3.4. Biochemical composition of the carcasses: Spectral characterization.
There are two main hypotheses that consider the biochemical components of the soft body as the key factor of preservation. The first one is focused on the presence of recalcitrant tissues such as chitin (Butler et al., 2015), while the second one emphasizes the stability of proteins tanned by aluminium ions (Wilson, Butterfield, 2014; Naimark et al., 2016a).

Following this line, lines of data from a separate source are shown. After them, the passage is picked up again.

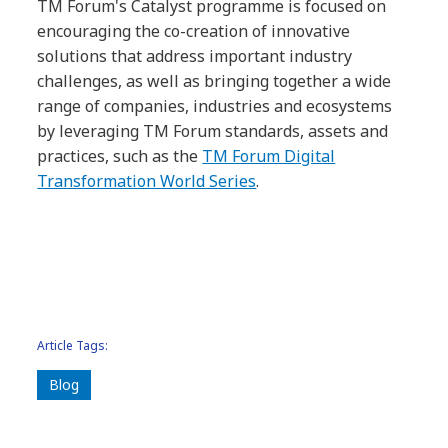
TM Forum's Catalyst programme is focused on
encouraging the co-creation of innovative
solutions that address important industry
challenges, as well as bringing together a wide
range of companies, industries and ecosystems
by leveraging TM Forum standards, assets and
practices, such as the
TM Forum Digital
Transformation World Series
.
Article Tags:
Blog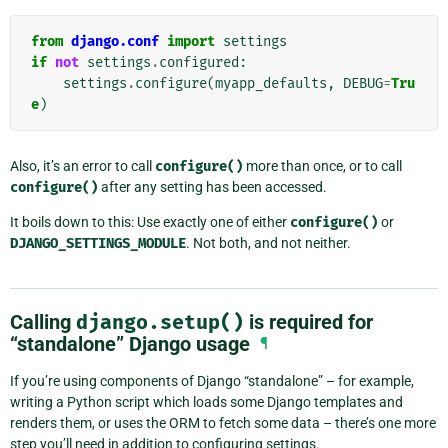
from
django.conf
import
settings
if
not
settings
.
configured
:
settings
.
configure
(
myapp_defaults
,
DEBUG
=
Tru
e
)
Also, it’s an error to call
configure()
more than once, or to call
configure()
after any setting has been accessed.
It boils down to this: Use exactly one of either
configure()
or
DJANGO_SETTINGS_MODULE
. Not both, and not neither.
Calling
django.setup()
is required for
“standalone” Django usage
¶
If you’re using components of Django “standalone” – for example,
writing a Python script which loads some Django templates and
renders them, or uses the ORM to fetch some data – there’s one more
step you’ll need in addition to configuring settings.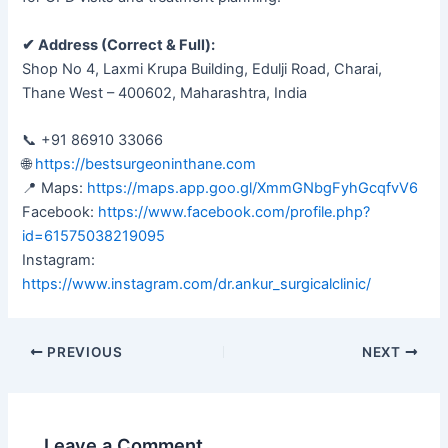
✔ Address (Correct & Full):
Shop No 4, Laxmi Krupa Building, Edulji Road, Charai,
Thane West – 400602, Maharashtra, India
📞 +91 86910 33066
🌐
https://bestsurgeoninthane.com
📍 Maps:
https://maps.app.goo.gl/XmmGNbgFyhGcqfvV6
Facebook:
https://www.facebook.com/profile.php?
id=61575038219095
Instagram:
https://www.instagram.com/dr.ankur_surgicalclinic/
PREVIOUS
NEXT
Leave a Comment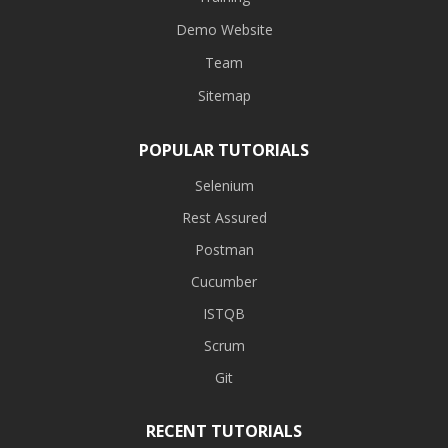
Demo Website
Team
Sitemap
POPULAR TUTORIALS
Selenium
Rest Assured
Postman
Cucumber
ISTQB
Scrum
Git
RECENT TUTORIALS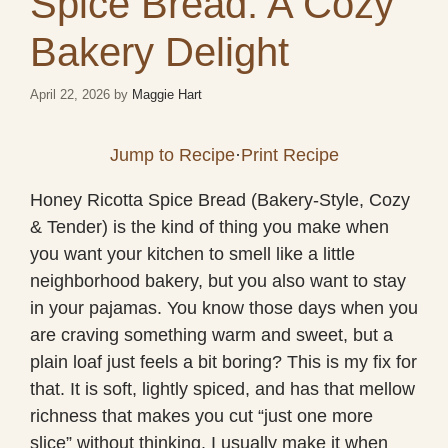
Spice Bread: A Cozy
Bakery Delight
April 22, 2026
by
Maggie Hart
Jump to Recipe
·
Print Recipe
Honey Ricotta Spice Bread (Bakery-Style, Cozy
& Tender) is the kind of thing you make when
you want your kitchen to smell like a little
neighborhood bakery, but you also want to stay
in your pajamas. You know those days when you
are craving something warm and sweet, but a
plain loaf just feels a bit boring? This is my fix for
that. It is soft, lightly spiced, and has that mellow
richness that makes you cut “just one more
slice” without thinking. I usually make it when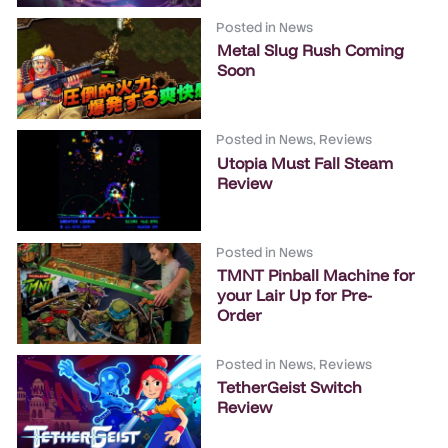
Posted in
News
Metal Slug Rush Coming
Soon
Posted in
News
,
Reviews
Utopia Must Fall Steam
Review
Posted in
News
TMNT Pinball Machine for
your Lair Up for Pre-
Order
Posted in
News
,
Reviews
TetherGeist Switch
Review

To evaluate the importance of the two mechanisms, we assessed the sustainability of chitin and proteins in the carcasses with contrasting degrees of preservation (Figure 3 A, B) using FT-IR spectroscopy (see Materials and Methods) (Figure 3 C-H).
In all carcasses (except for the sediment-free control), the FT-IR profiles consisted of two parts: the bands corresponding to chemical bonds in organic molecules, and the bands that correspond to the mineral (inorganic) components of the sediment. We first considered the organic part (Figure 3 C-E).

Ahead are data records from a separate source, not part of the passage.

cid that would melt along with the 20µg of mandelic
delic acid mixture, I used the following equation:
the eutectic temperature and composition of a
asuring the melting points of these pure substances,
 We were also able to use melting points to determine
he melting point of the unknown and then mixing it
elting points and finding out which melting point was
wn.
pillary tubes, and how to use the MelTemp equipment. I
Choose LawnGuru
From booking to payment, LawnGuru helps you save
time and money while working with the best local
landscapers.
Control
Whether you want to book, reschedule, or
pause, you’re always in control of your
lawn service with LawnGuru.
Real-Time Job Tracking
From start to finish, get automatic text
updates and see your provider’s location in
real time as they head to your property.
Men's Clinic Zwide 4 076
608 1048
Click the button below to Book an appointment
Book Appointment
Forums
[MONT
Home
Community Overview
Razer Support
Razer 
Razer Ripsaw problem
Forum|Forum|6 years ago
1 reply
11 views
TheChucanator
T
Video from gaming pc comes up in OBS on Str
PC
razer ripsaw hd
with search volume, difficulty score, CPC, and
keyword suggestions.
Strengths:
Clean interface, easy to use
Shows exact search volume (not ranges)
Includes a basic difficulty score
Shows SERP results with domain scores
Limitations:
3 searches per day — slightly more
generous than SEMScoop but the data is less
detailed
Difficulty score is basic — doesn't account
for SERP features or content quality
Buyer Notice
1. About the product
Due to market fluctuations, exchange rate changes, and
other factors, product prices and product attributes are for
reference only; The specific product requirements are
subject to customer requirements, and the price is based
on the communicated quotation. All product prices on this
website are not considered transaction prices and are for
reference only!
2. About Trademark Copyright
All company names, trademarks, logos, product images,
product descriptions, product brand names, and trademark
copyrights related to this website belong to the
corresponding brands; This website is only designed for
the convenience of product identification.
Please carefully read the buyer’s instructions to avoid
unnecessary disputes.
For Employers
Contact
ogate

The spectra of all the studied A. salina samples from the different sediments were similar. The spectral pictures of the excellently preserved montmorillonite-hosted specimens and poorly preserved clinochlore-hosted samples showed little to no difference (Figure 3 D, E). In the carcasses from different clays with different degree of preservation, the same peaks were present, and the differences affected only the intensities of the peaks. Moreover, the best and worst preserved specimens belonging to groups 1 and 4-5 from the kaolinite also had very similar FT-IR spectra (Figure 4). The spectra also did not differ much from the two controls: live nauplii and the decayed sediment-free control (Figure 3 C). The protein characteristic bands (known as Amid I and II between 1600 and 1700 cm-1 and 1510 and 1580 cm-1 respectively; Figure 3E) varied little across the carcasses from different sediments. The same is true for the chitin characteristic bands (between 3400 and 3500 cm-1 and 2950-2800 cm-1 (Negrea et al., 2015)) (Figure 3D).

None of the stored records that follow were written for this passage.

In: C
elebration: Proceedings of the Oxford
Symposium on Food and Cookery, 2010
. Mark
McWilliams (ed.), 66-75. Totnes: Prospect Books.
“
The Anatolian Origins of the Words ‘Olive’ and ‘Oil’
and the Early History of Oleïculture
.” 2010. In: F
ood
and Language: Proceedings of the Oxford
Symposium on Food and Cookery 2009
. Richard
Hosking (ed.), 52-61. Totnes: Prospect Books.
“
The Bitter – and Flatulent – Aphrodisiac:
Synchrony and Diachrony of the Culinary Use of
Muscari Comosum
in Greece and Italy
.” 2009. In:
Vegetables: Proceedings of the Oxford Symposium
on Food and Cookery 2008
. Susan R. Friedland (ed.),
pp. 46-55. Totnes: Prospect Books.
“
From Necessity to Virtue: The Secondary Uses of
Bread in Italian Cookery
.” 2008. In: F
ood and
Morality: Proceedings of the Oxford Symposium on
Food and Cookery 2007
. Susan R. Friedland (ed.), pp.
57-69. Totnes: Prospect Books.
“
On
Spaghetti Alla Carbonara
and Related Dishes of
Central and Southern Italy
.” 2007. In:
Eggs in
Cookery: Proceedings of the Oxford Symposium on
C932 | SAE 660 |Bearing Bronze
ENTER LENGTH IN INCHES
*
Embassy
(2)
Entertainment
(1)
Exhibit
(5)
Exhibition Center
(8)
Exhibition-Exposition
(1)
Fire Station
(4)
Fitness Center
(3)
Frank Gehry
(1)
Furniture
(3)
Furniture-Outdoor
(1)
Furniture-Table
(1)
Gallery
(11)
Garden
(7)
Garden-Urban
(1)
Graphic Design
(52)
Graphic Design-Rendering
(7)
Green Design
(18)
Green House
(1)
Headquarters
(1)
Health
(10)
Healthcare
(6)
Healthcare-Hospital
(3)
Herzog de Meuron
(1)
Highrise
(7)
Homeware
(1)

The second, inorganic part of the spectra occupies intervals at wavelength <1300 cm-1. In all exhumed carcasses, these profiles repeated the spectra for the corresponding sediments (Figure 3F, G). In the SEM images, we could see small (less than 1 µm) sediment particles that stayed attached to the organic surface (Figure 2 G) even after multiple intensive rinsings. So, can the similarity of the spectra of carcasses and sediments be explained by mere adherence of inorganic particles to the carcasses? Probably not, because the 1-day control specimens, which had been kept in the kaolinite sediment for one day after death and then rinsed according to the common protocol, showed a much less pronounced signature of kaolinite (Figure 3 H). This means that mineral particles did not adhere to a nauplial carcass immediately after deposition, but it took some time for the minerals to form strong mineral-organic bonds or to become incorporated into organic tissues.
Overall, the results presented in this section do not demonstrate any simple relationship between the rate of decomposition of chitin and/or proteins and the degree of preservation of the carcasses.